Start of Block

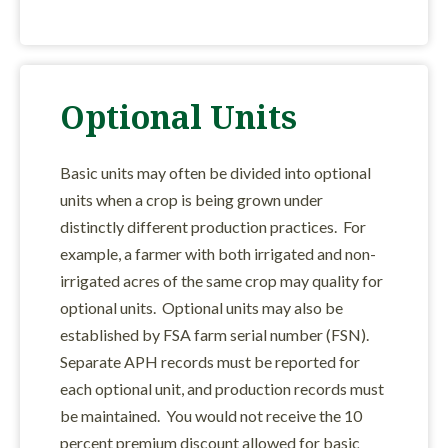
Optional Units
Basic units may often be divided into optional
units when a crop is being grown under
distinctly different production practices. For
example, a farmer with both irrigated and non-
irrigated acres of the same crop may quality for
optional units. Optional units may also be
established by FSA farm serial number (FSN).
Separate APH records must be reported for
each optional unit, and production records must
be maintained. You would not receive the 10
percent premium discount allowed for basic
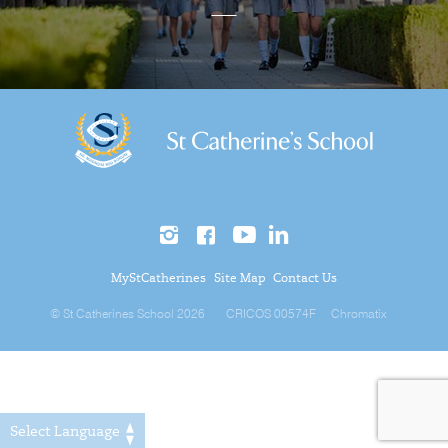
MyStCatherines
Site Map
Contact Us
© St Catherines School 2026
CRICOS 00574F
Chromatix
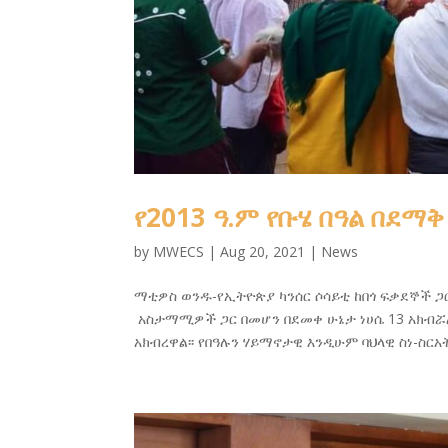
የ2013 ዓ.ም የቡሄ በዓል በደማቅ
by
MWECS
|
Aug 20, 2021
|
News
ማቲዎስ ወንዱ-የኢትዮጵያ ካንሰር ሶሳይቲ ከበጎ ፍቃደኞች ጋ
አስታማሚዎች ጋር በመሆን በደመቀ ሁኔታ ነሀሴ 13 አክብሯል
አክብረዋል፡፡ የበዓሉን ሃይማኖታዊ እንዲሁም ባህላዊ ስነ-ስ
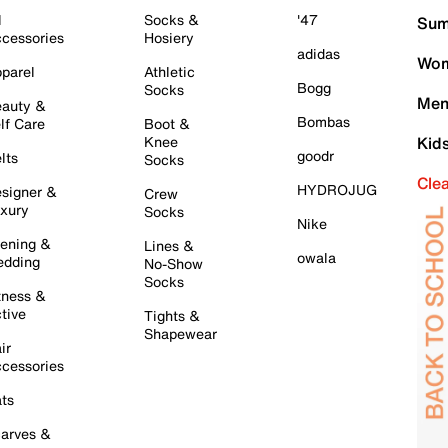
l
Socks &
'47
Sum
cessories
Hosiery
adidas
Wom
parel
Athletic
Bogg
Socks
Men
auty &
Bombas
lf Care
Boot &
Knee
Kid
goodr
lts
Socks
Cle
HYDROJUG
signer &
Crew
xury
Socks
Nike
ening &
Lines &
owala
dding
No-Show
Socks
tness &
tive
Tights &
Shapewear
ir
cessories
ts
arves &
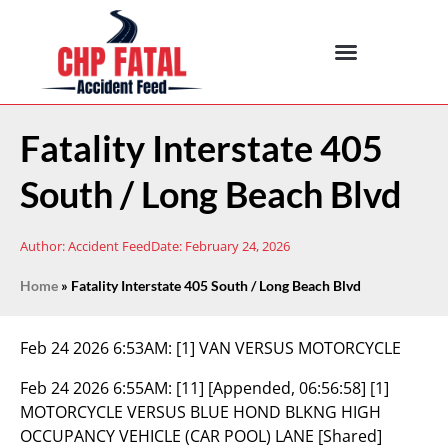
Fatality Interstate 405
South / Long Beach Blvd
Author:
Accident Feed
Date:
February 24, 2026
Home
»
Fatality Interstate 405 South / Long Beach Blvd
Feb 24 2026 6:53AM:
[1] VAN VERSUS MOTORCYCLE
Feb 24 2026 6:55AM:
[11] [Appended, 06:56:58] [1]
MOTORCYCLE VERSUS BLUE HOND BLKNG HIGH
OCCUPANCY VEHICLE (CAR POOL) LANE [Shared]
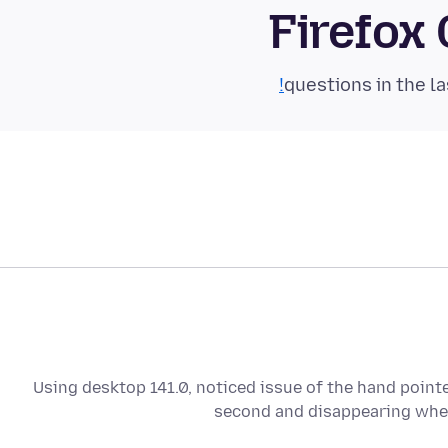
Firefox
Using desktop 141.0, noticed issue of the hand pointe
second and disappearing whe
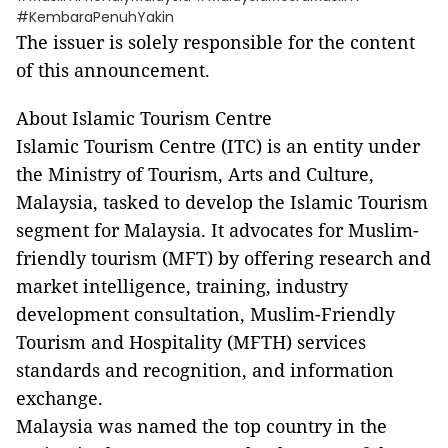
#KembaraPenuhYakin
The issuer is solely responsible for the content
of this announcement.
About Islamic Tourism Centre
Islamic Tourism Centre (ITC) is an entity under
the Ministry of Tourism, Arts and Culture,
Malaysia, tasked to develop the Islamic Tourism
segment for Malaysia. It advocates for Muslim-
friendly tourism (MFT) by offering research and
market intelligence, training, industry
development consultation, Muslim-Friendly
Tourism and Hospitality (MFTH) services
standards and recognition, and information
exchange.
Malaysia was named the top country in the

End of Block

◆ Exercise instructions: In your copy of the material, every word must match and no image should appear.

◆ Expected output:
Optional Units
Basic units may often be divided into optional
units when a crop is being grown under
distinctly different production practices. For
example, a farmer with both irrigated and non-
irrigated acres of the same crop may quality for
optional units. Optional units may also be
established by FSA farm serial number (FSN).
Separate APH records must be reported for
each optional unit, and production records must
be maintained. You would not receive the 10
percent premium discount allowed for basic
MyStCatherines
Site Map
Contact Us
© St Catherines School 2026
CRICOS 00574F
Chromatix
የ2013 ዓ.ም የቡሄ በዓል በደማቅ
by
MWECS
|
Aug 20, 2021
|
News
ማቲዎስ ወንዱ-የኢትዮጵያ ካንሰር ሶሳይቲ ከበጎ ፍቃደኞች ጋ
አስታማሚዎች ጋር በመሆን በደመቀ ሁኔታ ነሀሴ 13 አክብሯል
አክብረዋል፡፡ የበዓሉን ሃይማኖታዊ እንዲሁም ባህላዊ ስነ-ስ
l
Socks &
'47
Sum
cessories
Hosiery
adidas
Wom
parel
Athletic
Bogg
Socks
Men
auty &
Bombas
lf Care
Boot &
Knee
Kid
goodr
lts
Socks
Cle
HYDROJUG
signer &
Crew
xury
Socks
Nike
ening &
Lines &
owala
dding
No-Show
Socks
tness &
tive
Tights &
Shapewear
ir
cessories
ts
arves &
Fatality Interstate 405
South / Long Beach Blvd
Author:
Accident Feed
Date:
February 24, 2026
Home
»
Fatality Interstate 405 South / Long Beach Blvd
Feb 24 2026 6:53AM:
[1] VAN VERSUS MOTORCYCLE
Feb 24 2026 6:55AM:
[11] [Appended, 06:56:58] [1]
MOTORCYCLE VERSUS BLUE HOND BLKNG HIGH
OCCUPANCY VEHICLE (CAR POOL) LANE [Shared]
Firefox
Using desktop 141.0, noticed issue of the hand pointe
second and disappearing whe
#KembaraPenuhYakin
The issuer is solely responsible for the content
of this announcement.
About Islamic Tourism Centre
Islamic Tourism Centre (ITC) is an entity under
the Ministry of Tourism, Arts and Culture,
Malaysia, tasked to develop the Islamic Tourism
segment for Malaysia. It advocates for Muslim-
friendly tourism (MFT) by offering research and
market intelligence, training, industry
development consultation, Muslim-Friendly
Tourism and Hospitality (MFTH) services
standards and recognition, and information
exchange.
Malaysia was named the top country in the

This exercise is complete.